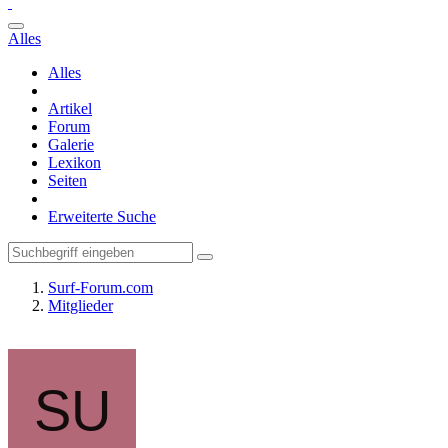
Alles
Alles
Artikel
Forum
Galerie
Lexikon
Seiten
Erweiterte Suche
Surf-Forum.com
Mitglieder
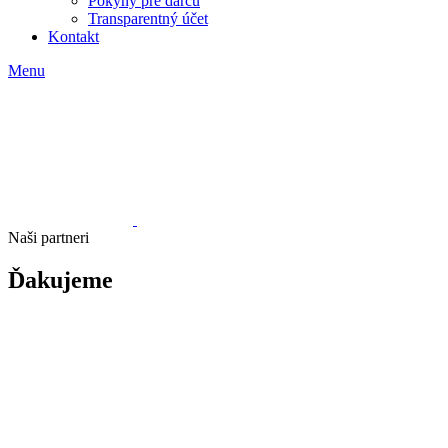
Pokyny pre darcu
Transparentný účet
Kontakt
Menu
Naši partneri
Ďakujeme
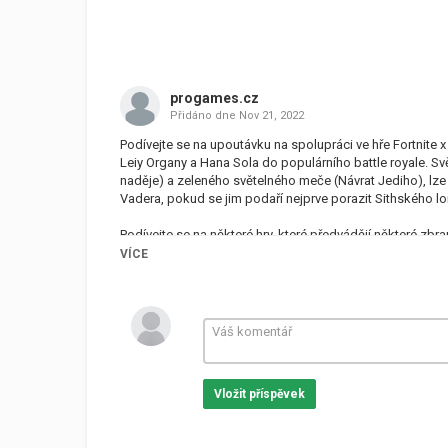
progames.cz
Přidáno dne
Nov 21, 2022
Podívejte se na upoutávku na spolupráci ve hře Fortnite 
Leiy Organy a Hana Sola do populárního battle royale. 
naděje) a zeleného světelného meče (Návrat Jediho), lze 
Vadera, pokud se jim podaří nejprve porazit Sithského lo
Podívejte se na některé hry, které předvádějí některé zbra
Item Shop for The Original Trilogy, která obsahuje obleče
VÍCE
Landspeeder Glider, Millennium Falcon Back Bling a další.
GMT / 9. listopadu ve 12:00 AEDT.
#Fortnite #StarWars
Tak, co si myslíš o hře
Fortnite X Star Wars
. Už brzy vy
Vložit příspěvek
Tagy
IGN
,
Fortnite
,
Star Wars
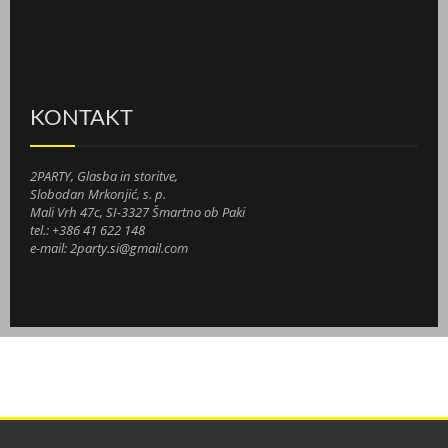
KONTAKT
2PARTY, Glasba in storitve,
Slobodan Mrkonjić, s. p.
Mali Vrh 47c, SI-3327 Šmartno ob Paki
tel.: +386 41 622 148
e-mail: 2party.si@gmail.com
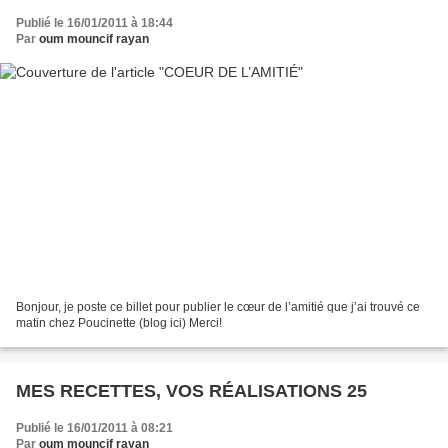
Publié le 16/01/2011 à 18:44
Par
oum mouncif rayan
Bonjour, je poste ce billet pour publier le cœur de l’amitié que j’ai trouvé ce
matin chez Poucinette (blog ici) Merci!
MES RECETTES, VOS RÉALISATIONS 25
Publié le 16/01/2011 à 08:21
Par
oum mouncif rayan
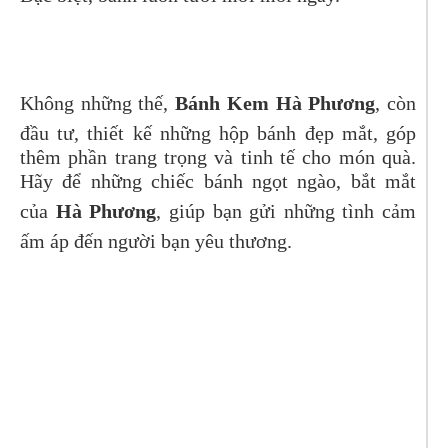
Không những thế,
Bánh Kem Hà Phương
, còn
đầu tư, thiết kế những hộp bánh đẹp mắt, góp
thêm phần trang trọng và tinh tế cho món quà.
Hãy để những chiếc bánh ngọt ngào, bắt mắt
của
Hà Phương
, giúp bạn gửi những tình cảm
ấm áp đến người bạn yêu thương.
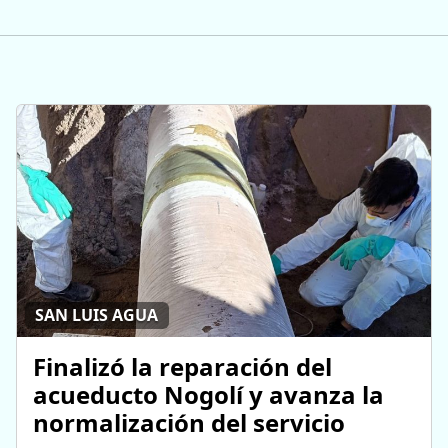
SAN LUIS AGUA
Finalizó la reparación del
acueducto Nogolí y avanza la
normalización del servicio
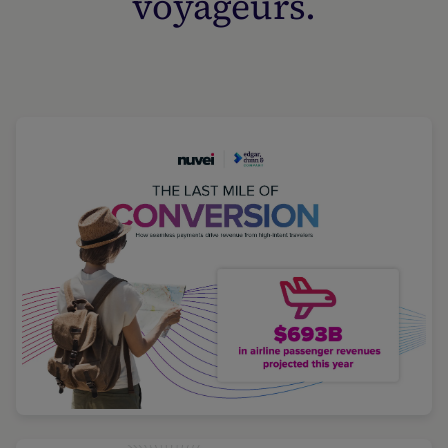
voyageurs.
Blog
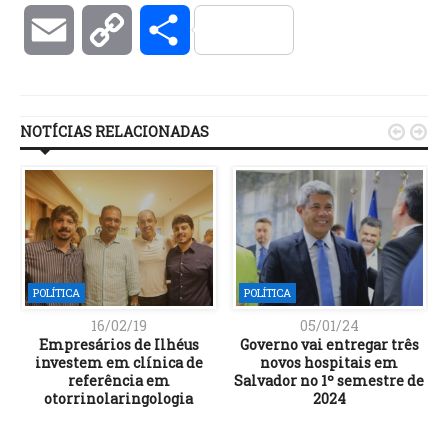
Email
Copy
Compartilhar
Link
NOTÍCIAS RELACIONADAS


POLÍTICA
POLÍTICA
16/02/19
05/01/24
Empresários de Ilhéus
Governo vai entregar três
investem em clínica de
novos hospitais em
referência em
Salvador no 1º semestre de
otorrinolaringologia
2024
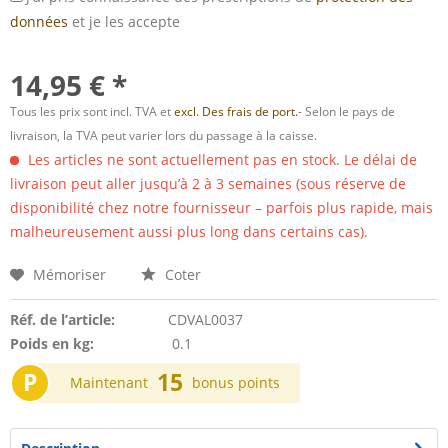
données
et je les accepte
14,95 € *
Tous les prix sont incl. TVA et
excl. Des frais de port.
- Selon le pays de
livraison, la TVA peut varier lors du passage à la caisse.
Les articles ne sont actuellement pas en stock. Le délai de
livraison peut aller jusqu’à 2 à 3 semaines (sous réserve de
disponibilité chez notre fournisseur – parfois plus rapide, mais
malheureusement aussi plus long dans certains cas).
Mémoriser
Coter
Réf. de l’article:
CDVAL0037
Poids en kg:
0.1
P
15
Maintenant
bonus points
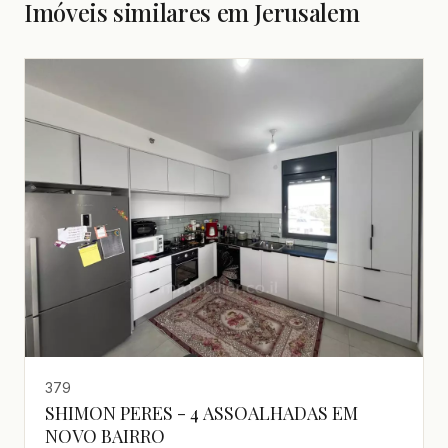
Imóveis similares em Jerusalem
379
SHIMON PERES - 4 ASSOALHADAS EM
NOVO BAIRRO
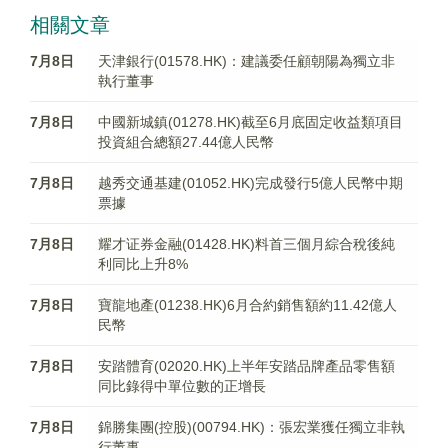
相關文章
7月8日
天津銀行(01578.HK)：建議委任顧朝陽為獨立非
執行董事
7月8日
中國新城鎮(01278.HK)截至6月底固定收益類項目
投資組合總額27.44億人民幣
7月8日
越秀交通基建(01052.HK)完成發行5億人民幣中期
票據
7月8日
耀才证券金融(01428.HK)料首三個月綜合稅後純
利同比上升8%
7月8日
寶龍地產(01238.HK)6月合約銷售額約11.42億人
民幣
7月8日
安踏體育(02020.HK)上半年安踏品牌產品零售額
同比錄得中單位數的正增長
7月8日
錦勝集團(控股)(00794.HK)：張宏業獲任獨立非執
行董事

· · · ·

## Work required:
Restate the whole listing above exactly, except for its images.

## The completed task:
Alles
Alles
Artikel
Forum
Galerie
Lexikon
Seiten
Erweiterte Suche
Surf-Forum.com
Mitglieder
Pokyny pre darcu
Transparentný účet
Kontakt
Menu
Naši partneri
Ďakujeme
progames.cz
Přidáno dne
Nov 21, 2022
Podívejte se na upoutávku na spolupráci ve hře Fortnite 
Leiy Organy a Hana Sola do populárního battle royale. 
naděje) a zeleného světelného meče (Návrat Jediho), lze 
Vadera, pokud se jim podaří nejprve porazit Sithského lo
Podívejte se na některé hry, které předvádějí některé zbra
Item Shop for The Original Trilogy, která obsahuje obleče
VÍCE
Landspeeder Glider, Millennium Falcon Back Bling a další.
GMT / 9. listopadu ve 12:00 AEDT.
#Fortnite #StarWars
Tak, co si myslíš o hře
Fortnite X Star Wars
. Už brzy vy
Vložit příspěvek
Tagy
IGN
,
Fortnite
,
Star Wars
KONTAKT
2PARTY, Glasba in storitve,
Slobodan Mrkonjić, s. p.
Mali Vrh 47c, SI-3327 Šmartno ob Paki
tel.: +386 41 622 148
e-mail: 2party.si@gmail.com
Publié le 16/01/2011 à 18:44
Par
oum mouncif rayan
Bonjour, je poste ce billet pour publier le cœur de l’amitié que j’ai trouvé ce
matin chez Poucinette (blog ici) Merci!
MES RECETTES, VOS RÉALISATIONS 25
Publié le 16/01/2011 à 08:21
Par
oum mouncif rayan
Không những thế,
Bánh Kem Hà Phương
, còn
đầu tư, thiết kế những hộp bánh đẹp mắt, góp
thêm phần trang trọng và tinh tế cho món quà.
Hãy để những chiếc bánh ngọt ngào, bắt mắt
của
Hà Phương
, giúp bạn gửi những tình cảm
ấm áp đến người bạn yêu thương.
SAN LUIS AGUA
Finalizó la reparación del
acueducto Nogolí y avanza la
normalización del servicio
voyageurs.
Blog
Email
Copy
Compartilhar
Link
NOTÍCIAS RELACIONADAS


POLÍTICA
POLÍTICA
16/02/19
05/01/24
Empresários de Ilhéus
Governo vai entregar três
investem em clínica de
novos hospitais em
referência em
Salvador no 1º semestre de
otorrinolaringologia
2024
données
et je les accepte
14,95 € *
Tous les prix sont incl. TVA et
excl. Des frais de port.
- Selon le pays de
livraison, la TVA peut varier lors du passage à la caisse.
Les articles ne sont actuellement pas en stock. Le délai de
livraison peut aller jusqu’à 2 à 3 semaines (sous réserve de
disponibilité chez notre fournisseur – parfois plus rapide, mais
malheureusement aussi plus long dans certains cas).
Mémoriser
Coter
Réf. de l’article:
CDVAL0037
Poids en kg:
0.1
P
15
Maintenant
bonus points
Imóveis similares em Jerusalem
379
SHIMON PERES - 4 ASSOALHADAS EM
NOVO BAIRRO
相關文章
7月8日
天津銀行(01578.HK)：建議委任顧朝陽為獨立非
執行董事
7月8日
中國新城鎮(01278.HK)截至6月底固定收益類項目
投資組合總額27.44億人民幣
7月8日
越秀交通基建(01052.HK)完成發行5億人民幣中期
票據
7月8日
耀才证券金融(01428.HK)料首三個月綜合稅後純
利同比上升8%
7月8日
寶龍地產(01238.HK)6月合約銷售額約11.42億人
民幣
7月8日
安踏體育(02020.HK)上半年安踏品牌產品零售額
同比錄得中單位數的正增長
7月8日
錦勝集團(控股)(00794.HK)：張宏業獲任獨立非執
行董事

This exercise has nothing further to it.